December 2022 Q&A: Readers’ questions answered

Nov. 22, 2022

An issue that comes up for me again and again are questions from primary care physicians about interpreting positive drug screens and reflex confirmatory testing. Is there a table or quick reference that would explain what metabolites are commonly seen in patients taking different (and sometimes multiple) pain formulations? Often a doctor is prescribing one drug, but suspects the patient is taking that and others. What substances can cause false positives in drug testing? Sometimes a physician contacts me when they tell the patient that their testing suggests additional drugs and the patient disagrees, perhaps suggesting that supplements or other medications might be responsible.

Any assistance would be appreciated.

Determining when to test for drugs of abuse (DOA), which test to use, and how to interpret test results is unavoidably complex and belies the simplicity of the reported results. Clinicians should be encouraged to become familiar with important aspects of testing for DOA as there are some basic concepts that can be helpful. First, become familiar with appropriate indications for testing to maximize the clinical value of such testing and to reduce the chances of unintended consequence. Common testing scenarios include drug treatment programs, pain management programs, and psychiatric treatment. These scenarios involve patients with a higher pre-test probability, which reduces the relative likelihood of a false positive result when compared to testing done on individuals with low pre-test probability.

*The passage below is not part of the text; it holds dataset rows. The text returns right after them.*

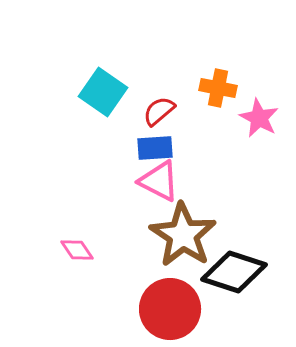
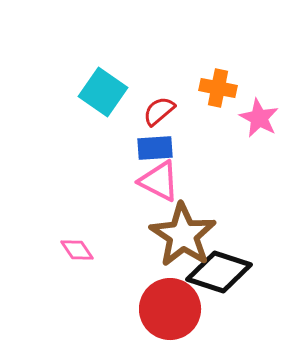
black diamond: moved 15 px left
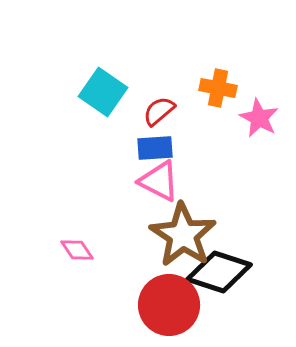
red circle: moved 1 px left, 4 px up
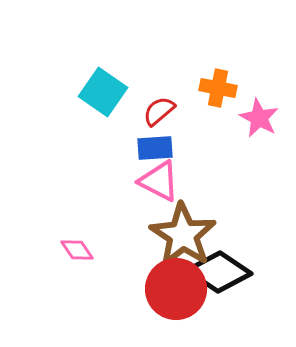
black diamond: rotated 16 degrees clockwise
red circle: moved 7 px right, 16 px up
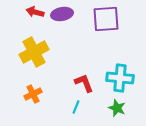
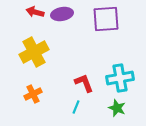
cyan cross: rotated 16 degrees counterclockwise
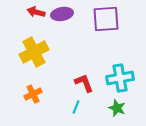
red arrow: moved 1 px right
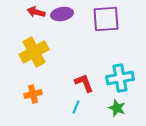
orange cross: rotated 12 degrees clockwise
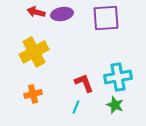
purple square: moved 1 px up
cyan cross: moved 2 px left, 1 px up
green star: moved 2 px left, 3 px up
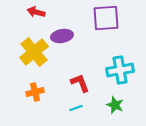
purple ellipse: moved 22 px down
yellow cross: rotated 12 degrees counterclockwise
cyan cross: moved 2 px right, 7 px up
red L-shape: moved 4 px left
orange cross: moved 2 px right, 2 px up
cyan line: moved 1 px down; rotated 48 degrees clockwise
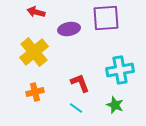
purple ellipse: moved 7 px right, 7 px up
cyan line: rotated 56 degrees clockwise
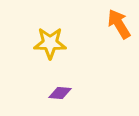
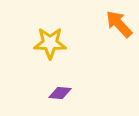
orange arrow: rotated 12 degrees counterclockwise
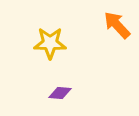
orange arrow: moved 2 px left, 1 px down
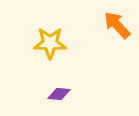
purple diamond: moved 1 px left, 1 px down
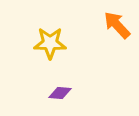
purple diamond: moved 1 px right, 1 px up
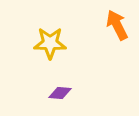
orange arrow: rotated 16 degrees clockwise
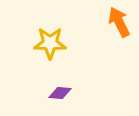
orange arrow: moved 2 px right, 3 px up
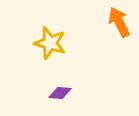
yellow star: rotated 16 degrees clockwise
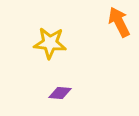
yellow star: rotated 12 degrees counterclockwise
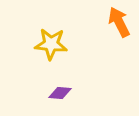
yellow star: moved 1 px right, 1 px down
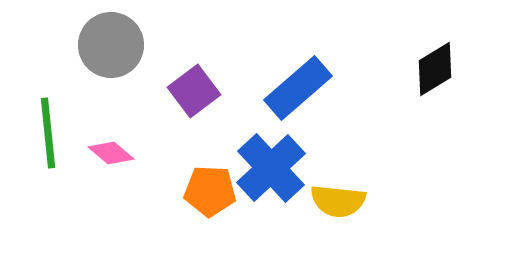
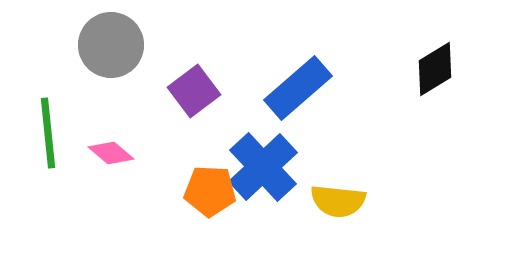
blue cross: moved 8 px left, 1 px up
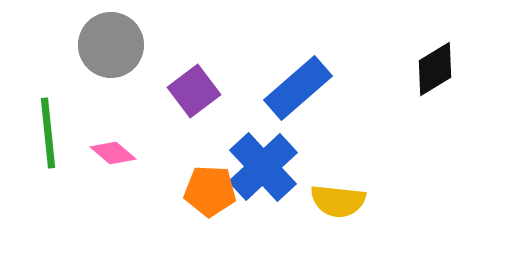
pink diamond: moved 2 px right
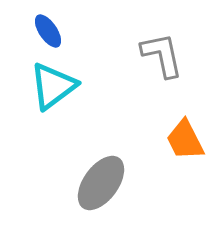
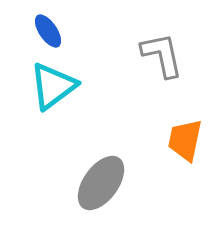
orange trapezoid: rotated 39 degrees clockwise
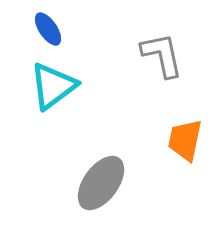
blue ellipse: moved 2 px up
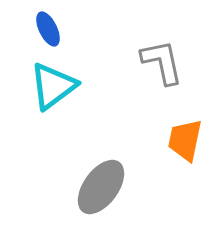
blue ellipse: rotated 8 degrees clockwise
gray L-shape: moved 7 px down
gray ellipse: moved 4 px down
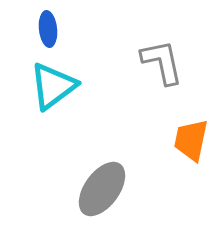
blue ellipse: rotated 20 degrees clockwise
orange trapezoid: moved 6 px right
gray ellipse: moved 1 px right, 2 px down
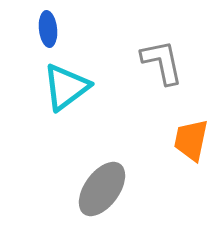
cyan triangle: moved 13 px right, 1 px down
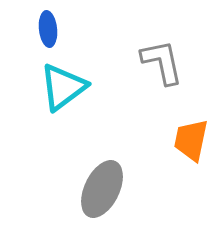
cyan triangle: moved 3 px left
gray ellipse: rotated 10 degrees counterclockwise
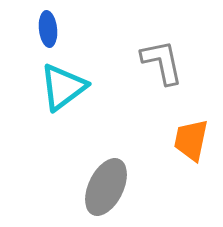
gray ellipse: moved 4 px right, 2 px up
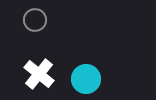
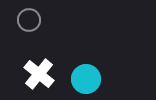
gray circle: moved 6 px left
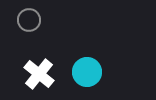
cyan circle: moved 1 px right, 7 px up
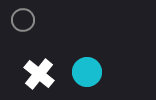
gray circle: moved 6 px left
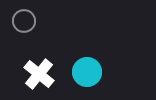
gray circle: moved 1 px right, 1 px down
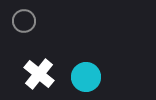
cyan circle: moved 1 px left, 5 px down
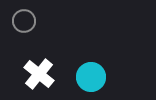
cyan circle: moved 5 px right
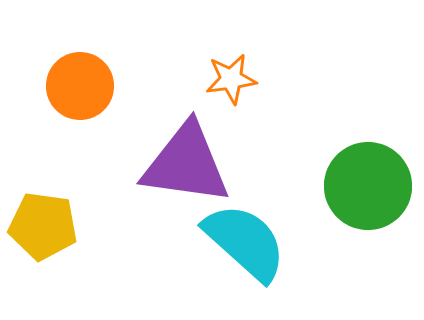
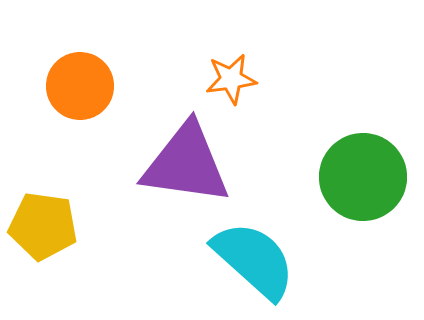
green circle: moved 5 px left, 9 px up
cyan semicircle: moved 9 px right, 18 px down
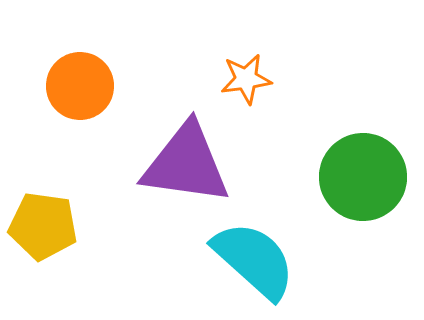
orange star: moved 15 px right
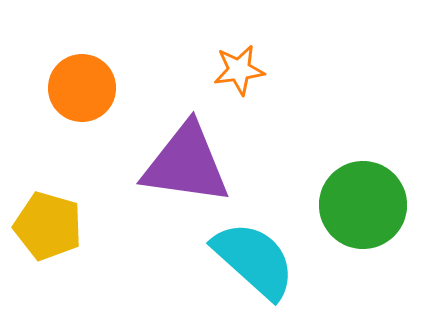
orange star: moved 7 px left, 9 px up
orange circle: moved 2 px right, 2 px down
green circle: moved 28 px down
yellow pentagon: moved 5 px right; rotated 8 degrees clockwise
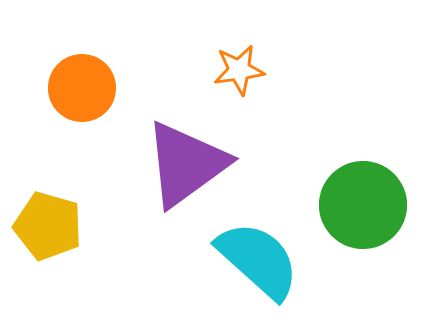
purple triangle: rotated 44 degrees counterclockwise
cyan semicircle: moved 4 px right
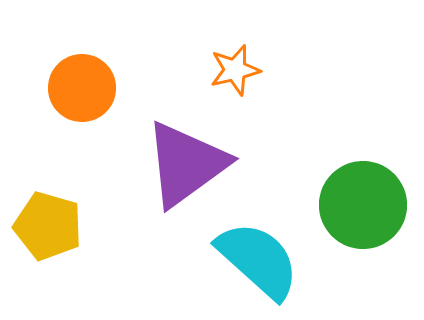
orange star: moved 4 px left; rotated 6 degrees counterclockwise
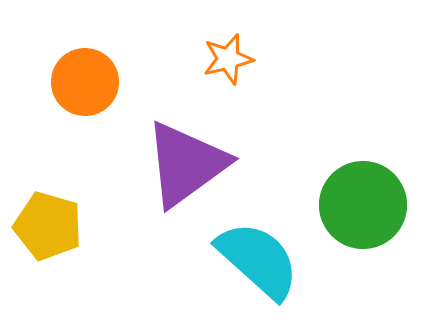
orange star: moved 7 px left, 11 px up
orange circle: moved 3 px right, 6 px up
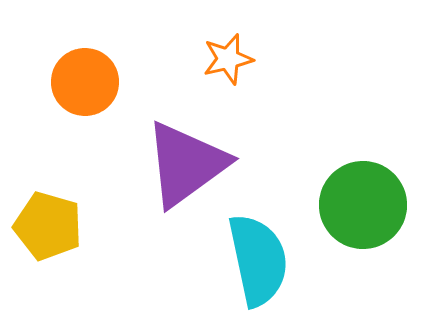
cyan semicircle: rotated 36 degrees clockwise
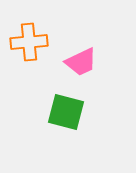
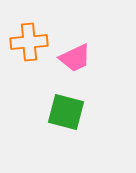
pink trapezoid: moved 6 px left, 4 px up
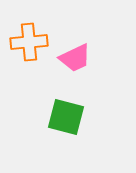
green square: moved 5 px down
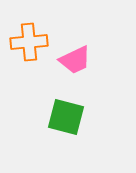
pink trapezoid: moved 2 px down
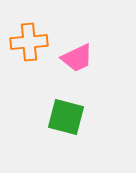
pink trapezoid: moved 2 px right, 2 px up
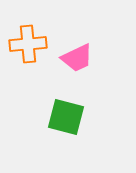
orange cross: moved 1 px left, 2 px down
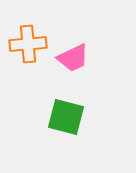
pink trapezoid: moved 4 px left
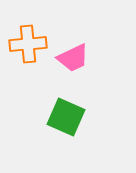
green square: rotated 9 degrees clockwise
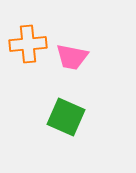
pink trapezoid: moved 1 px left, 1 px up; rotated 36 degrees clockwise
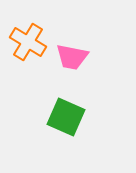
orange cross: moved 2 px up; rotated 36 degrees clockwise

Second, in order to correctly interpret the results of DOA testing, it is important to understand the limitations of DOA testing, which is most often conducted via highly sensitive laboratory immunoassays. For example, these tests do not definitively prove that active intoxication is present, since sensitive immunoassays may detect the presence of levels below that which are associated with intoxication. Also, there are a number of potential causes for false positives that clinicians should become familiar with. When necessary, confirmation testing with chromatography or gas chromatography/mass spectrometry should be ordered to provide certainty, however, clinicians should be aware that such confirmation requires additional time as these methods are not as fast as automated immunoassays. Also, point-of-care tests may not be as accurate as laboratory-based immunoassay testing as numerous publications have demonstrated performance estimates that underperform labeled claims. Finally, false negative results are possible due to patient subversion techniques such as through the use of masking agents, attempts to dilute the urine via either ingestion or addition of water, addition of adulterants, and switching urine specimens.

Clinicians should be encouraged to advance their knowledge of this topic to aid in test ordering and results interpretation. There are good resources available to clinicians to advance their understanding such as a recent review article that appeared recently in the Am Fam Physician medical journal (https://www.aafp.org/pubs/afp/issues/2019/0101/p33.html) as well as a number of resources at the webpage of the National Institute on Drug Abuse (https://nida.nih.gov/nidamed-medical-health-professionals/health-professions-education/cmece-activities).

As a fully vaccinated, retired medical laboratory technologist, I have family and friends who question the need to be vaccinated against COVID-19. What are the best ways for persons like me to help counter their fears and advocate for the value of being vaccinated?

Many thanks for revival of a Q&A column in MLO!

It’s not altogether surprising that people may have grown weary about COVID-19 given the extremely stressful experience that societies around the world have experienced in the past few years. However, we have to be careful not to allow pandemic fatigue to inaccurately color the importance of vaccination. The data is conclusive that COVID-19 vaccination reduces likelihood of severe disease and bad outcomes particularly for those at increased risk. When one considers the fact that the currently circulating Omicron subvariants of SARS-CoV-2 are among the most contagious and transmissible viruses that humans encounter today, it is reasonable to view infection and/or exposure as a question of when not if. With this in mind, people need to decide how they will obtain their immunity, either via immunization or infection. Immunization, with several hundreds of millions of doses administered to date, has a well described safety profile with more predictable outcomes than what may be experienced with actual infection. People who are reluctant to obtain vaccination should be encouraged to become educated about the safety profile of vaccines as well as the risk factors associated with severe disease to help them make a more informed decision and to more effectively manage personal risk. The CDC has good resources to help people understand their risk, which can be found at this website: https://www.cdc.gov/coronavirus/2019-ncov/your-health/understanding-risk.html.

I saw in your bio that you co-led the efforts to create the Quantitative Safety Division in the Center for Drug Evaluation and Research (CDER). Could you please explain what “quantitative safety” is?

Quantitative safety is a descriptor for a drug safety division that was created in CDER at FDA for the purpose of performing advanced quantitative evaluation of drug safety signals utilizing techniques such as meta-analysis and Bayesian analysis. FDA receives large amounts of high-quality phase 3 clinical trials and is in a unique position to utilize this data for the purposes of answering important safety questions.